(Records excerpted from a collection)
• • •
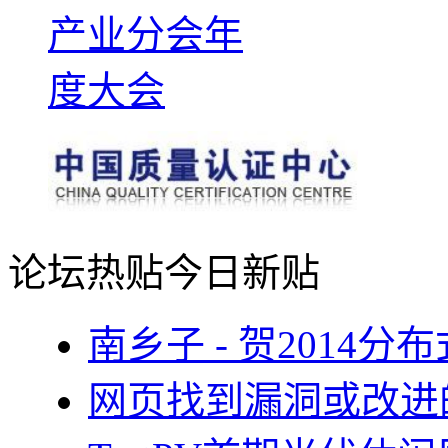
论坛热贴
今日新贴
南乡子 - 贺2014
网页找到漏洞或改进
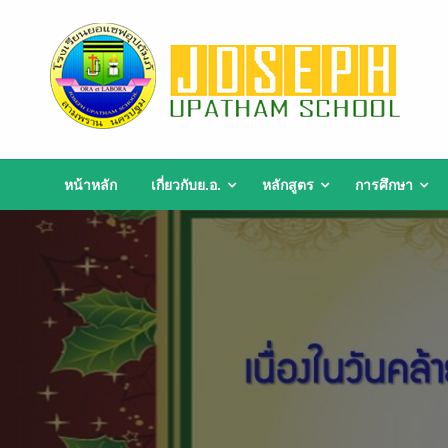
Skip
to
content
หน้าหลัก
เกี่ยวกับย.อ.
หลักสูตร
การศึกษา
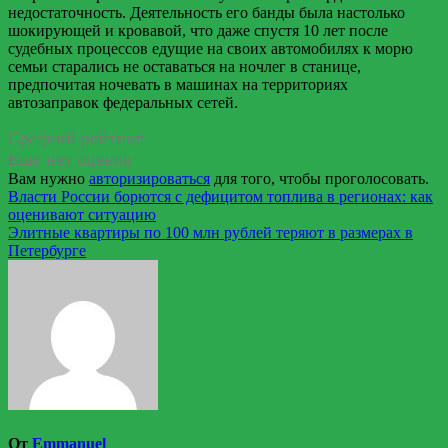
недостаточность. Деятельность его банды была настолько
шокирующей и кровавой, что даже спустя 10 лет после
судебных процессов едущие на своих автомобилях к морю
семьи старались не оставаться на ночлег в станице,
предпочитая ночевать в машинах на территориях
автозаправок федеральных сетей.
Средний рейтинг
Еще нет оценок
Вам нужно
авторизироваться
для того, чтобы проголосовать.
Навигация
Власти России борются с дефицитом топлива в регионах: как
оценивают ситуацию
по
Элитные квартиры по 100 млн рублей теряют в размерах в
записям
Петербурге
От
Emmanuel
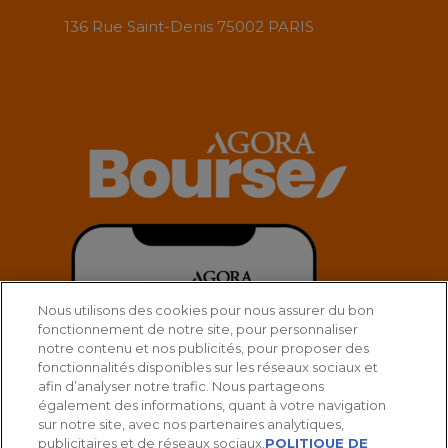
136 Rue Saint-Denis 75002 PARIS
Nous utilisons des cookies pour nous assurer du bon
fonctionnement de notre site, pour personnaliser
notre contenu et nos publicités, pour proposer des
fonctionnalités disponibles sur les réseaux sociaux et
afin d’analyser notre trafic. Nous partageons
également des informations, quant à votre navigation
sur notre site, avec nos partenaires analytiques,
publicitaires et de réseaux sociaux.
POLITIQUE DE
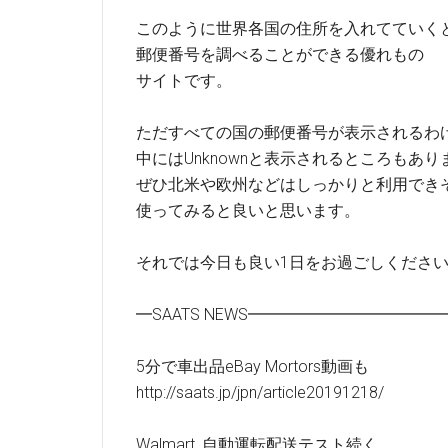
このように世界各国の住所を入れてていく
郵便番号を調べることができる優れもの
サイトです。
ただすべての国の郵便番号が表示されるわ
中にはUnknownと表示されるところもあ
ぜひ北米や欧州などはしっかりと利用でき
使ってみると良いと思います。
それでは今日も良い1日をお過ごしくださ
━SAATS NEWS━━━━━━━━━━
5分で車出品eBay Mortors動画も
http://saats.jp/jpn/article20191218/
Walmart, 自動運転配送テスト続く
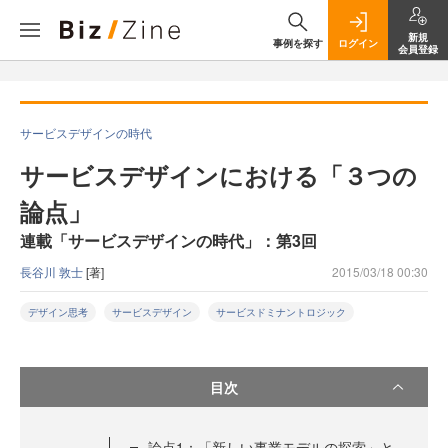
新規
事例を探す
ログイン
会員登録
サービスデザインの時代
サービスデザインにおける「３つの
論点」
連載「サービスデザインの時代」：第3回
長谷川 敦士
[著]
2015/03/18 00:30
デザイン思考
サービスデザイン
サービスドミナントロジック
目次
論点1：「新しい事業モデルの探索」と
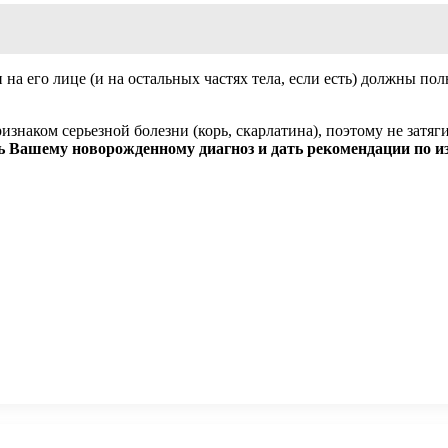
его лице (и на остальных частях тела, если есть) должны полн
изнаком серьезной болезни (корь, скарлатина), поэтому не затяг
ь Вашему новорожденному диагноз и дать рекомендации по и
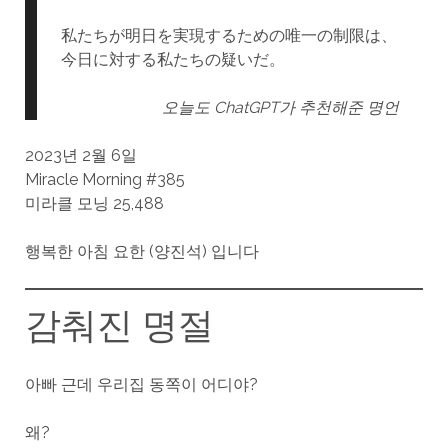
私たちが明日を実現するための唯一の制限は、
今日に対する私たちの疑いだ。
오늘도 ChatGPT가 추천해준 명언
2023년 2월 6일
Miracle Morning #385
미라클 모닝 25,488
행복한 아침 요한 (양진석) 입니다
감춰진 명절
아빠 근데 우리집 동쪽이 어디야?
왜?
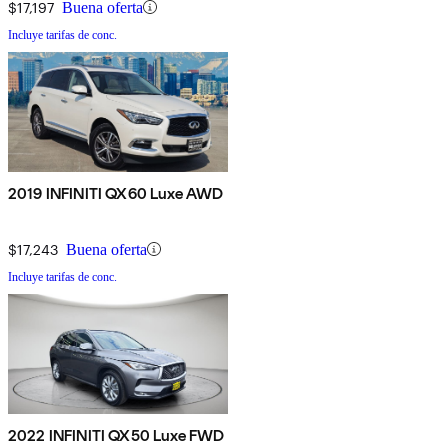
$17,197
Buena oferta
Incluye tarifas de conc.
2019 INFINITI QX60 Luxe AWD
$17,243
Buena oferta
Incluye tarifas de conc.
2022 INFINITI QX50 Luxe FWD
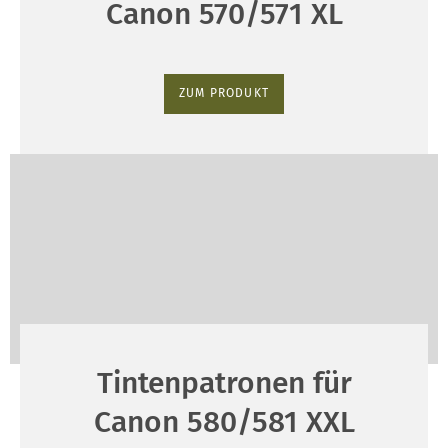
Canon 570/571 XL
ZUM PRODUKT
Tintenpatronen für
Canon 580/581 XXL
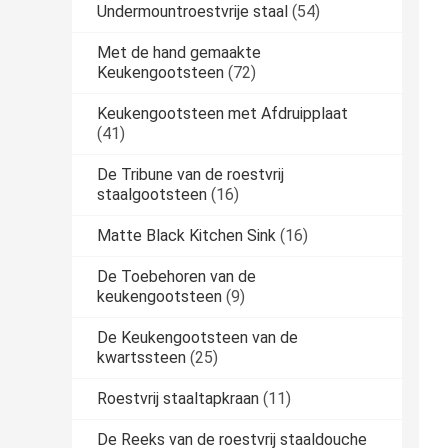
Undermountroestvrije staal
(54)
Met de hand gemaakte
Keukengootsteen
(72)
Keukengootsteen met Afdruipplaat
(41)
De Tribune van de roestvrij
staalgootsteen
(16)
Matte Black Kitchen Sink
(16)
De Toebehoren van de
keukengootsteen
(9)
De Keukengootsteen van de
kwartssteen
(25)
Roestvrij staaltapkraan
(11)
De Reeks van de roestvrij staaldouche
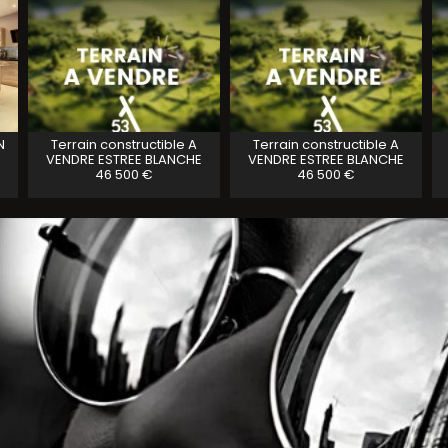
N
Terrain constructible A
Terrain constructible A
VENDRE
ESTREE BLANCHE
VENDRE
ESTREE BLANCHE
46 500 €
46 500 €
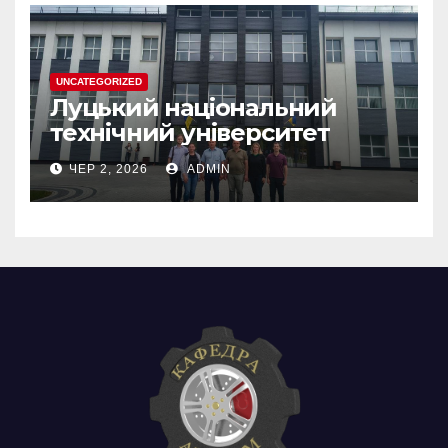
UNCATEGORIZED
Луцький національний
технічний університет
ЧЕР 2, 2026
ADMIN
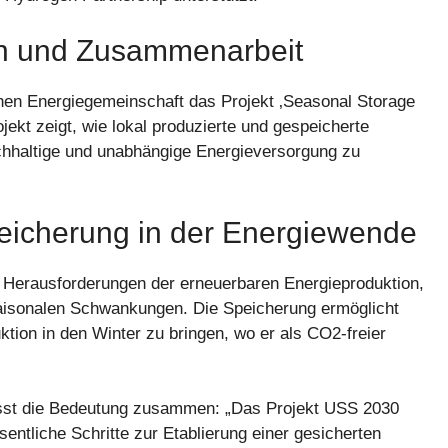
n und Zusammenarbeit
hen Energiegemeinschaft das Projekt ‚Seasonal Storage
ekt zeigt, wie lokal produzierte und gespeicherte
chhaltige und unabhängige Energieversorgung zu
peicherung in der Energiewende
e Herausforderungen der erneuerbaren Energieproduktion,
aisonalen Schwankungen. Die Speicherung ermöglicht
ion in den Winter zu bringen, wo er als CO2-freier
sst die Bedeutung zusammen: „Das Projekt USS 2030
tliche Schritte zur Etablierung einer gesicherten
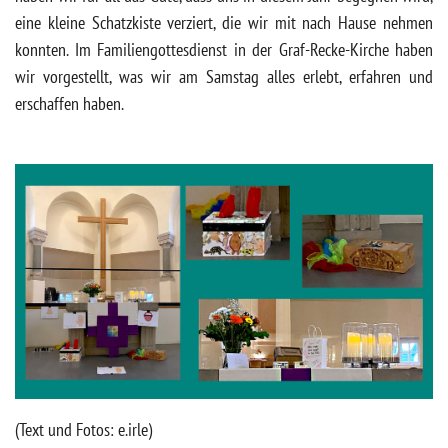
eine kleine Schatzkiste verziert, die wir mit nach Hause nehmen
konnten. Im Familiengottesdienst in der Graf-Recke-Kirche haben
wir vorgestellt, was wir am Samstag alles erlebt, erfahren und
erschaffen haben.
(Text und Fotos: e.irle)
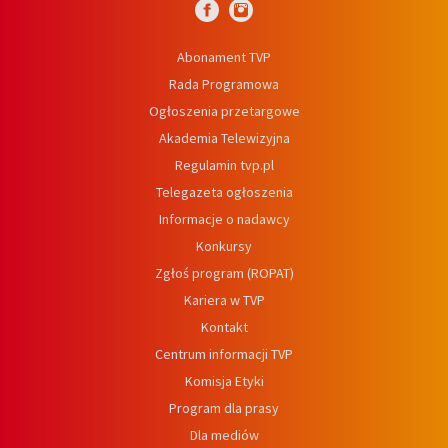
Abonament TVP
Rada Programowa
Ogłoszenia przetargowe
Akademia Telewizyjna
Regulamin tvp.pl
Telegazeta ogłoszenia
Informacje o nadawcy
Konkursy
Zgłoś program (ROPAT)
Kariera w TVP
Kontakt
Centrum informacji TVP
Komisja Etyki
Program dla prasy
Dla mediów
• • •
Exercise description: Copy out the lines of the data where the string "Nous" occurs.

Solution for this task:
Nous utilisons des cookies pour nous assurer du bon
afin d’analyser notre trafic. Nous partageons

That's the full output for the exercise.